_Required action:_ Where a picture occurs in the data, omit it, and copy all remaining data exactly.

BEGIN Input material

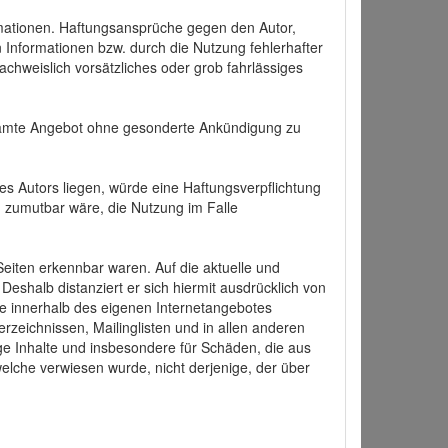
formationen. Haftungsansprüche gegen den Autor,
 Informationen bzw. durch die Nutzung fehlerhafter
achweislich vorsätzliches oder grob fahrlässiges
 gesamte Angebot ohne gesonderte Ankündigung zu
es Autors liegen, würde eine Haftungsverpflichtung
nd zumutbar wäre, die Nutzung im Falle
 Seiten erkennbar waren. Auf die aktuelle und
 Deshalb distanziert er sich hiermit ausdrücklich von
alle innerhalb des eigenen Internetangebotes
rzeichnissen, Mailinglisten und in allen anderen
ige Inhalte und insbesondere für Schäden, die aus
welche verwiesen wurde, nicht derjenige, der über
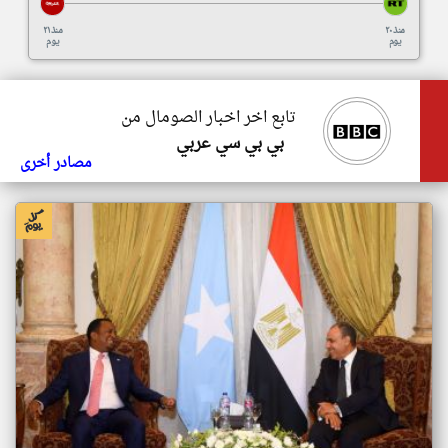
منذ ٢٠
منذ ٢١
يوم
يوم
تابع اخر اخبار الصومال من
بي بي سي عربي
مصادر أخرى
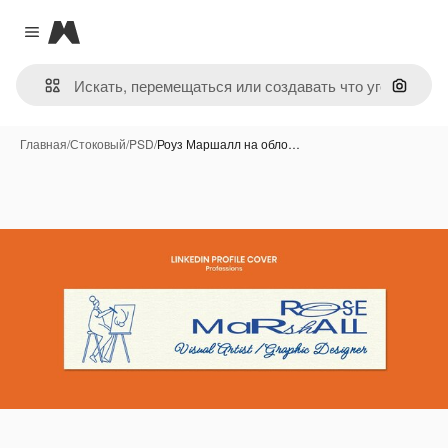
Magnific
Close menu
Поиск 
Главная
/
Стоковый
/
PSD
/
Роуз Маршалл на обло…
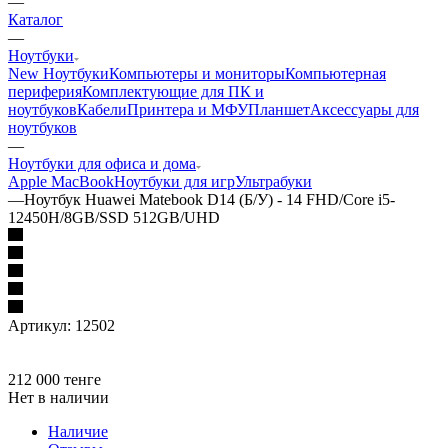
—
Каталог
—
Ноутбуки
New Ноутбуки
Компьютеры и мониторы
Компьютерная
периферия
Комплектующие для ПК и
ноутбуков
Кабели
Принтера и МФУ
Планшет
Аксессуары для
ноутбуков
—
Ноутбуки для офиса и дома
Apple MacBook
Ноутбуки для игр
Ультрабуки
—
Ноутбук Huawei Matebook D14 (Б/У) - 14 FHD/Core i5-
12450H/8GB/SSD 512GB/UHD
Артикул:
12502
212 000
тенге
Нет в наличии
Наличие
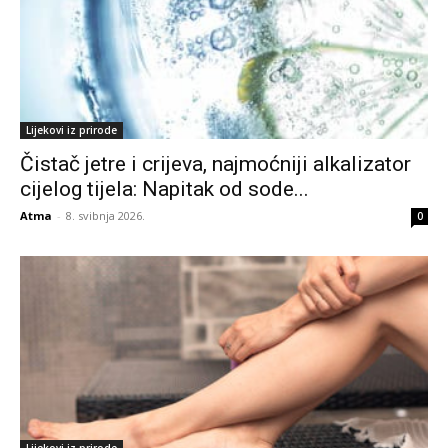
Lijekovi iz prirode
Čistač jetre i crijeva, najmoćniji alkalizator
cijelog tijela: Napitak od sode...
Atma
-
8. svibnja 2026.
0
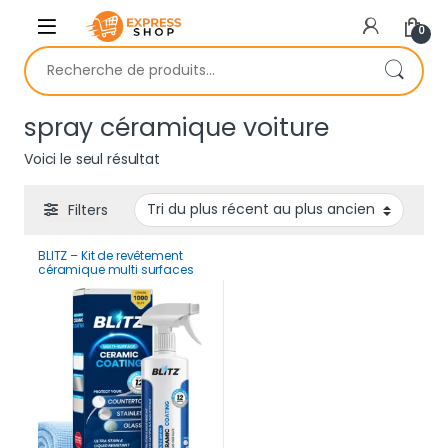
Skip to navigation
Skip to content
0
Recherche pour :
spray céramique voiture
Voici le seul résultat
Filters
BLITZ – Kit de revêtement
céramique multi surfaces
haute brillance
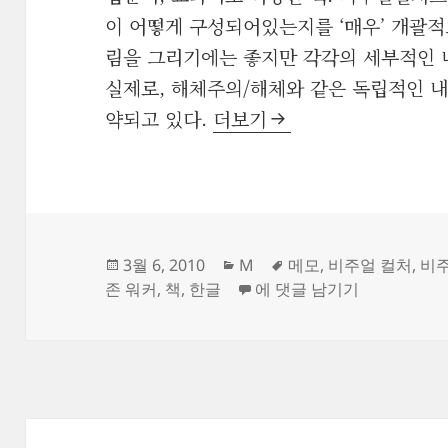
이 어떻게 구성되어있는지를 ‘매우’ 개괄적
림을 그리기에는 좋지만 각각의 세부적인 
실제로, 해체주의/해체와 같은 독립적인 내
‘비주얼 컬처’ _ 존 워커
약되고 있다.
더보기
작
카
태
3월 6, 2010
M
메모
,
비주얼 컬처
,
비
성
테
‘비주얼 컬처’ _ 존 워커
그
존 워커
,
책
,
한글
에 댓글 남기기
일
고
자
리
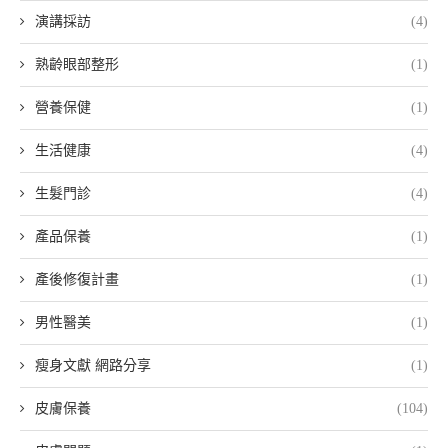
演講採訪
(4)
熟齡眼部整形
(1)
營養保健
(1)
生活健康
(4)
生髮門診
(4)
產品保養
(1)
產後修復計畫
(1)
男性醫美
(1)
瘦身文獻 網路分享
(1)
皮膚保養
(104)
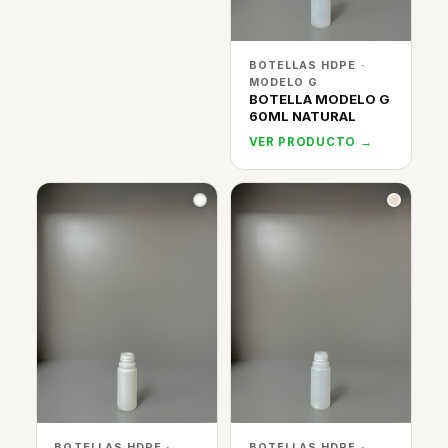
BOTELLAS HDPE ·
MODELO G
BOTELLA MODELO G
60ML NATURAL
VER PRODUCTO →
BOTELLAS HDPE ·
BOTELLAS HDPE ·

END Input material

_Answer for this exercise:_
formationen. Haftungsansprüche gegen den Autor,
 Informationen bzw. durch die Nutzung fehlerhafter
achweislich vorsätzliches oder grob fahrlässiges
 gesamte Angebot ohne gesonderte Ankündigung zu
es Autors liegen, würde eine Haftungsverpflichtung
nd zumutbar wäre, die Nutzung im Falle
 Seiten erkennbar waren. Auf die aktuelle und
 Deshalb distanziert er sich hiermit ausdrücklich von
alle innerhalb des eigenen Internetangebotes
rzeichnissen, Mailinglisten und in allen anderen
ige Inhalte und insbesondere für Schäden, die aus
welche verwiesen wurde, nicht derjenige, der über
منذ ٢٠
منذ ٢١
يوم
يوم
تابع اخر اخبار الصومال من
بي بي سي عربي
مصادر أخرى
Magnific
Close menu
Поиск 
Главная
/
Стоковый
/
PSD
/
Роуз Маршалл на обло…
—
Каталог
—
Ноутбуки
New Ноутбуки
Компьютеры и мониторы
Компьютерная
периферия
Комплектующие для ПК и
ноутбуков
Кабели
Принтера и МФУ
Планшет
Аксессуары для
ноутбуков
—
Ноутбуки для офиса и дома
Apple MacBook
Ноутбуки для игр
Ультрабуки
—
Ноутбук Huawei Matebook D14 (Б/У) - 14 FHD/Core i5-
12450H/8GB/SSD 512GB/UHD
Артикул:
12502
212 000
тенге
Нет в наличии
Наличие
Lijekovi iz prirode
Čistač jetre i crijeva, najmoćniji alkalizator
cijelog tijela: Napitak od sode...
Atma
-
8. svibnja 2026.
0
Skip to navigation
Skip to content
0
Recherche pour :
spray céramique voiture
Voici le seul résultat
Filters
BLITZ – Kit de revêtement
céramique multi surfaces
haute brillance
이 어떻게 구성되어있는지를 ‘매우’ 개괄적
림을 그리기에는 좋지만 각각의 세부적인 
실제로, 해체주의/해체와 같은 독립적인 내
‘비주얼 컬처’ _ 존 워커
약되고 있다.
더보기
작
카
태
3월 6, 2010
M
메모
,
비주얼 컬처
,
비
성
테
‘비주얼 컬처’ _ 존 워커
그
존 워커
,
책
,
한글
에 댓글 남기기
일
고
자
리
演講採訪
(4)
熟齡眼部整形
(1)
營養保健
(1)
生活健康
(4)
生髮門診
(4)
產品保養
(1)
產後修復計畫
(1)
男性醫美
(1)
瘦身文獻 網路分享
(1)
皮膚保養
(104)
BOTELLAS HDPE ·
MODELO G
BOTELLA MODELO G
60ML NATURAL
VER PRODUCTO →
BOTELLAS HDPE ·
BOTELLAS HDPE ·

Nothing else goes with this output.